With regards to sustainability of our Island’s food supply, about 20 years ago 80% of the food consumed on our islands were produced on our islands. Today 90% of everything we use here is shipped in, and it used to be much lower.
A few years ago several County employees the County tried to make some designs for small cheap housing buildings. At the time, Department of Health insisted that any new dwelling would have to install a cesspool or septic system which drove the cost beyond affordable for the group of people that were trying to be helped. but then they said that people had to make cesspools for them, which is so expensive that it defeats the purpose of making inexpensive housing. Today, if a complaint is given to the Department of Health about people not having a proper waste system and it is found that they are defecating in a bucket and then it is disposed of at a county refuse center, then that is okay. Not the best answer to this problem. The state of Hawaii allows for approved composting toilets which is a much better solution.
We can support this idea after the Cost of Government Commission comes out with a recommendation. Their minutes are on their web site. Scott had a meeting with two of the committee members and made 8 recommendations. But even if they make a recommendation, there is no requirement for the Mayor to do anything about them.
Karin: Mike Reynolds came up with a simple hut plan, that he got approved by the county. It was inexpensive and a minimum level of safety and space. Then people could use those plans to begin with, and maybe add on after that. Make a modular design hut that can be added to. People have done competitions for such designs, and then made books from those.
What about existing legislation covering traditional design such as the Hokuluea Method?
Building department is trying to streamline the process of getting plans approved for buildings. They were trying to create a provision to use indigenous building materials, but it never went anywhere.
Re indigenous building materials provision – there is in fact the first step of such a provision in the code. See the last two pages (p. 97-98), here:
This is a recent amendment putting this language about indigenous building methods/materials into the code.
Section 5-3.3 says that the building official shall submit a proposed bill within 24 months of the effective date of this division of the code.
…shows the effective date of this amendment to building code to be May 11, 2010.
So basically, the 24 months time limit is about 1/4 used up – building dept. has until May 11, 2012 to actually submit a bill as described in 5-3.3.
In other words – it’s in process, in the very slow world of County government.
An inquiry could be made to the building official to see what the current status of drafting the bill is.

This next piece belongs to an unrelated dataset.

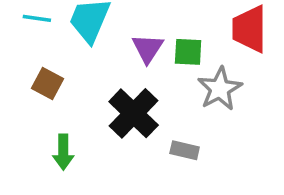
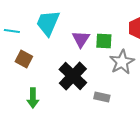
cyan line: (37, 18) -> (12, 31), moved

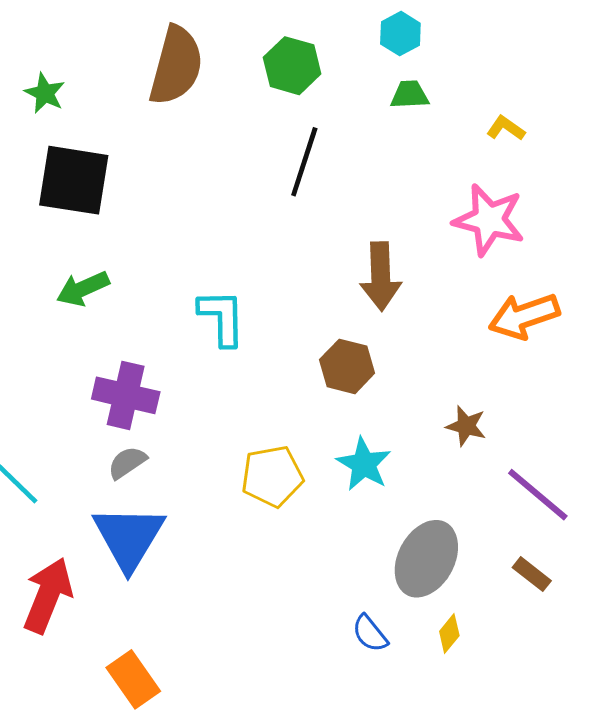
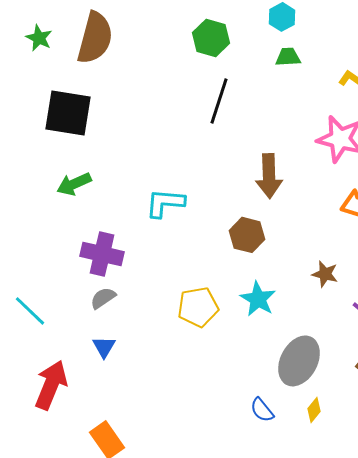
brown semicircle: (176, 66) -> (95, 38), moved
green star: (45, 93) -> (39, 38), moved
cyan L-shape: (222, 318) -> (165, 203), turned -84
blue triangle: (129, 537) -> (104, 347), size x0.5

Meanwhile there is some possibly powerful language in the remaining sections, 3.4 – 3.6, that could be useful in framing other alternate materials and methods that are not particularly Hawaiian indigenous materials and methods.
5-3.4 starts by saying “The provisions of this code are not intended to prevent the use of any material, alternate design or method
of construction not specifically prescribed in this code,…” and then goes on to say how that might happen (basically, the building official has to approve it, generally by being satisfied that it is OK/safe).
5-3.6 appears to say that the county requires the builder of any such alternative structure to take responsibility (liability, as they see it) for any such structure and consequences thereof.
In other words, how it ought to be in any case, instead of the county usurping the builder’s liability and then enforcing restrictive codes from fear of lawsuits.